Well, I’m deadly tired, too tired to be reconfigured in new museums by a medication.
I shall detransition into a shadow, those dim pellucid mimics of the 
unbelievable.
What did I gain—sans herpes and beatific lucidity—from being a transexual?
The pamphleted rules to some dusty, cupboard-shut, eternal board game
about how to become euphoric without an iota of that fragile folklore, love.
Five years later you recall, as through a shattered water-logged 
kaleidoscope, hope—

motility in the city, girls on iridescent concrete, mirrors fractaling open into hope.
You’re not above survival thanks to some controlled, non-addictive medication.
Atriums of gays, dyke bars, strip mall boulangeries, the frugal muted weathers of love.

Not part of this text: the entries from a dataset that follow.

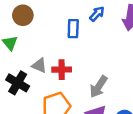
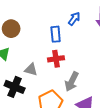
red cross: (62, 70) -> (56, 59), moved
gray arrow: (99, 87) -> (72, 81), moved

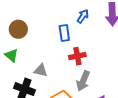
red cross: (56, 59) -> (77, 56), moved

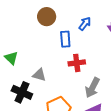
brown circle: (18, 29) -> (47, 17), moved
gray arrow: (83, 81) -> (92, 88), moved

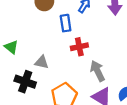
gray arrow: (92, 88) -> (98, 71), turned 132

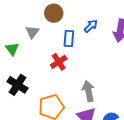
red cross: (79, 47) -> (59, 62), moved, turned -35
gray triangle: (42, 62) -> (32, 32), moved, turned 40

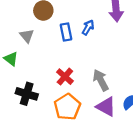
blue arrow: (91, 26) -> (88, 27), moved
red cross: (59, 62) -> (65, 77), moved

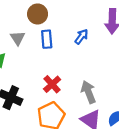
blue rectangle: (66, 32) -> (47, 39), moved

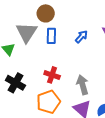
gray triangle: (18, 38) -> (26, 32), size x1.6
red cross: (52, 84) -> (52, 75), turned -35

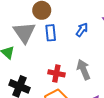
gray arrow: (82, 85) -> (83, 70), moved

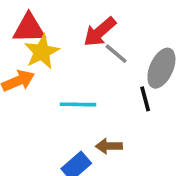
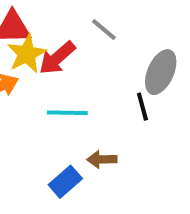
red arrow: (100, 32) -> (57, 58), moved
gray line: (116, 54) -> (104, 29), moved

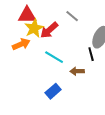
cyan line: (67, 113) -> (54, 57), turned 30
brown arrow: (102, 159) -> (77, 71), moved

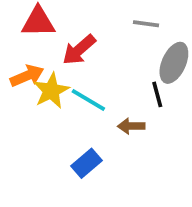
gray line: (72, 16) -> (146, 24), moved, turned -32
yellow star: (34, 28) -> (51, 91), moved

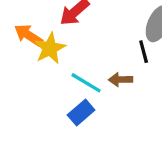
orange arrow: (27, 76) -> (28, 35), turned -124
cyan line: (88, 100) -> (86, 83), moved

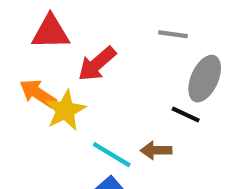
black line: (144, 52) -> (186, 114), turned -50

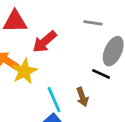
brown arrow: (156, 150) -> (82, 97), turned -108
cyan line: (112, 155) -> (54, 100), turned 35

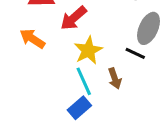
yellow star: (24, 71) -> (88, 50), moved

That any of us are living—or even dead—is still somewhat unbelievable,
gnawing on each other’s ruddy nubs like some jerky, winter-cured game.
I would give up everything to be a melancholy, radiant transexual.

On crisis days, I hope for the quick celestial arrival of the unbelievable.
In scented rooms, I count my medication like a life-affirming, estrogenic game.
All of us are in flaming, flagrant love with a kneeling, on-fire transexual.